- _What the exercise asks_: Among the entries below, find all lines that include "shopper" and copy them.

- _Records provided_:
_ _ _ _ _ _ _

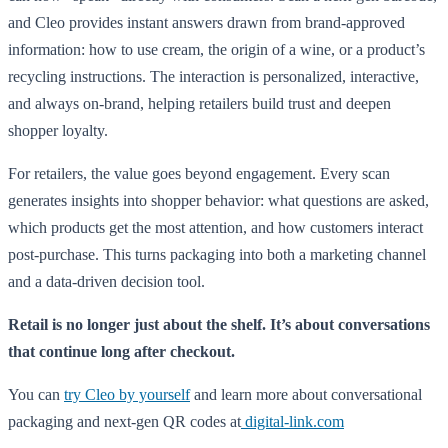
and Cleo provides instant answers drawn from brand-approved
information: how to use cream, the origin of a wine, or a product’s
recycling instructions. The interaction is personalized, interactive,
and always on-brand, helping retailers build trust and deepen
shopper loyalty.
For retailers, the value goes beyond engagement. Every scan
generates insights into shopper behavior: what questions are asked,
which products get the most attention, and how customers interact
post-purchase. This turns packaging into both a marketing channel
and a data-driven decision tool.
Retail is no longer just about the shelf. It’s about conversations
that continue long after checkout.
You can
try Cleo by yourself
and learn more about conversational
packaging and next-gen QR codes at
digital-link.com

_ _ _ _ _ _ _

- _Finished task_:
shopper loyalty.
generates insights into shopper behavior: what questions are asked,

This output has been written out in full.